Pelo menos 15 jornalistas foram libertados da prisão na Venezuela, incluindo o ativista da oposição Roland Carreño, em meio a um lento processo de solturas sob pressão dos Estados Unidos, informaram o sindicato de jornalistas e ONGs nesta quarta-feira (14).

O governo interino de Delcy Rodríguez começou a libertar presos políticos na semana passada, após o ataque dos EUA que depôs o presidente Nicolás Maduro em 3 de janeiro.

As libertações, no entanto, ocorrem em um ritmo lento. O governo informou 116 libertações, embora a organização especializada Foro Penal tenha relatado 56 até terça-feira.

“Confirmamos a libertação do jornalista Roland Carreño. Ele estava preso desde 2 de agosto de 2024: 1 ano, 5 meses e 12 dias”, escreveu o Sindicato Nacional dos Trabalhadores da Imprensa (SNTP) na rede X.
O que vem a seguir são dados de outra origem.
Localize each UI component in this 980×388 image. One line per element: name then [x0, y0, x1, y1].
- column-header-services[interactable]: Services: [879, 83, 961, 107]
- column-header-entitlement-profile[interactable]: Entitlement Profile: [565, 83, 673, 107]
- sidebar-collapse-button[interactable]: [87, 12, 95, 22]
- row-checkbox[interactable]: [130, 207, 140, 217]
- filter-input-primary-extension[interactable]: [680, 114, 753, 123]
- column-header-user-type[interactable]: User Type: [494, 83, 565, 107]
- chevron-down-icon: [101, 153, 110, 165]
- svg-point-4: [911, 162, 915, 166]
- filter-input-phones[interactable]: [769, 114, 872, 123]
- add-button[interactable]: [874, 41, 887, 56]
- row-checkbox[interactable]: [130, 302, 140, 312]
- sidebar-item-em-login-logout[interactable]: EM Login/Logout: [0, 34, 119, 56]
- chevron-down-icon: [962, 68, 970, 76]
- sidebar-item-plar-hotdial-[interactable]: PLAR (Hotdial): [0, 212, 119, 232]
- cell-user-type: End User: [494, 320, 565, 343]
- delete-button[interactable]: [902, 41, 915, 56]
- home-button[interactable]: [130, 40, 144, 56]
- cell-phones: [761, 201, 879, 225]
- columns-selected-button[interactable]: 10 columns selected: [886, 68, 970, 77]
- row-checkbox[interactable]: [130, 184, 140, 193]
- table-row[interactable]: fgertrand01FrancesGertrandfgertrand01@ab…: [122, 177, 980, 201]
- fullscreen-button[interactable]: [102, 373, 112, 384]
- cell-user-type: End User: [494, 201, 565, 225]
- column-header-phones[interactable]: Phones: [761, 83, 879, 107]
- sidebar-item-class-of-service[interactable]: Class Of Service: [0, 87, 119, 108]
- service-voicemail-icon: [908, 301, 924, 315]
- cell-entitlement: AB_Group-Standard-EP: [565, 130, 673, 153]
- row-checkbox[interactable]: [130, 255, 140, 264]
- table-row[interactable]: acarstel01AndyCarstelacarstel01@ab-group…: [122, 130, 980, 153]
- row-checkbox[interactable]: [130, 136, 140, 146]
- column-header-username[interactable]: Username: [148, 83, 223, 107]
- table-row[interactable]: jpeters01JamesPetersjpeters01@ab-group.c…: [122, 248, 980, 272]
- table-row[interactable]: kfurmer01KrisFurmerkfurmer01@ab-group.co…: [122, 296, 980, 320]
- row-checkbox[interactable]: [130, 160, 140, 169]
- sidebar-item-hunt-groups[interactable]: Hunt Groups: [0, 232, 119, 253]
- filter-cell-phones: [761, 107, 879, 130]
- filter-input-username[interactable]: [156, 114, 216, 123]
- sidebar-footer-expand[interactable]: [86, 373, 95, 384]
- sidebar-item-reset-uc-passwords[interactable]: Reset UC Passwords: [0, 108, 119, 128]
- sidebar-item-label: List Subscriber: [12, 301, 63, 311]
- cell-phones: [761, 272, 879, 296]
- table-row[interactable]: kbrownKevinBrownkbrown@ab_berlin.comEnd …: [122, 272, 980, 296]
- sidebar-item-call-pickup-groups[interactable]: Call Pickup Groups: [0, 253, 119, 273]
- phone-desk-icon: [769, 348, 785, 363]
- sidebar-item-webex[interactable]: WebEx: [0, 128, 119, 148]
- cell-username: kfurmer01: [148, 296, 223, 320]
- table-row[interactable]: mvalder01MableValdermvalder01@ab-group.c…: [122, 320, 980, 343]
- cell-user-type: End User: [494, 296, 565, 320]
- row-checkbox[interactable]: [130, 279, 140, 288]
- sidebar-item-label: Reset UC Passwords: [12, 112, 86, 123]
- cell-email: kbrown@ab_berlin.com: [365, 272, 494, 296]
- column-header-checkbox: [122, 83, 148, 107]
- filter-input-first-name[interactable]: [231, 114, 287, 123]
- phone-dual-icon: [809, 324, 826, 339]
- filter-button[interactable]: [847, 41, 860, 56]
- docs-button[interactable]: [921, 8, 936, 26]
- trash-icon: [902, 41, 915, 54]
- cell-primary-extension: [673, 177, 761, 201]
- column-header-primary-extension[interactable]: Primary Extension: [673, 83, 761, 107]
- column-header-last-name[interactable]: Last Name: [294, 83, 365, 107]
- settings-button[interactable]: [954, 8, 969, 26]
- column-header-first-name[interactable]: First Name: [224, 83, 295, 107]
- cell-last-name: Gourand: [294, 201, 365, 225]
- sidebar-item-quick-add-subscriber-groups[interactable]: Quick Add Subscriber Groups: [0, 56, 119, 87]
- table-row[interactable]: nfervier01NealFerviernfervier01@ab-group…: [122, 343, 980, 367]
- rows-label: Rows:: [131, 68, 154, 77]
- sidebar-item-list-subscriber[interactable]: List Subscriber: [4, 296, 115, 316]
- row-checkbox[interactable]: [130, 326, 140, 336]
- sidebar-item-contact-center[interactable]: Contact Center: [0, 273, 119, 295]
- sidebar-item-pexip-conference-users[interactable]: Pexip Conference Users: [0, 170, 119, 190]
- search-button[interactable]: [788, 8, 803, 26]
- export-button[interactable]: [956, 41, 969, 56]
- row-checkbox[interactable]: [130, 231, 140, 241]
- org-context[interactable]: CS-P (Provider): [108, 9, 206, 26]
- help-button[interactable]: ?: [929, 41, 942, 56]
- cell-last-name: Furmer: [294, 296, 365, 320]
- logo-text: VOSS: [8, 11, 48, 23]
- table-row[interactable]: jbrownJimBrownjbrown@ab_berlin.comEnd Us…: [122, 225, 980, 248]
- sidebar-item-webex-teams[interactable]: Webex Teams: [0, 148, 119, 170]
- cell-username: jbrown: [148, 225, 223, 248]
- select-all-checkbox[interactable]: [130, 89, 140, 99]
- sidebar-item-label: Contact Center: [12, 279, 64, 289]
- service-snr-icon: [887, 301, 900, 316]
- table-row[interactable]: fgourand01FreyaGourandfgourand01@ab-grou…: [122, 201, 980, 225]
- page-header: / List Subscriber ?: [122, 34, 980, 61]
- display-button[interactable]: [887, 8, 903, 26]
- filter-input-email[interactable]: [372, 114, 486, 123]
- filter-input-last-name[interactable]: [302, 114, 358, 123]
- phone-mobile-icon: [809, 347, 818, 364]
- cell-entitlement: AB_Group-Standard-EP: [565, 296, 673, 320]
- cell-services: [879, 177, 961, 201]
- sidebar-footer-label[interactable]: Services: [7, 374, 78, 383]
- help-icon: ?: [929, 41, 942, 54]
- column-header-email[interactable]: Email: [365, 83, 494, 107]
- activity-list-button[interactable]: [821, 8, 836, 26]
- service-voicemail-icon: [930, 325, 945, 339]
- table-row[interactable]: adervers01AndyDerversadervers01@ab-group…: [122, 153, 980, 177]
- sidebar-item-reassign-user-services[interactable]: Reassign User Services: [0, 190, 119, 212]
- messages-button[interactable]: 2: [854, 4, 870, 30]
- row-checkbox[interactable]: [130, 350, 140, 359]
Carreño foi preso em meio à crise gerada após a contestada reeleição de Maduro em 2024. Ele já havia sido preso entre 2020 e 2023 sob acusações de “terrorismo”.

Além de Carreño, outros repórteres, cinegrafistas, assistentes e membros de equipes de imprensa da oposição foram libertados, segundo o SNTP e a Foro Penal, que divulgam novas informações pelas redes sociais.

O sindicato especificou que alguns dos libertados já estão com suas famílias.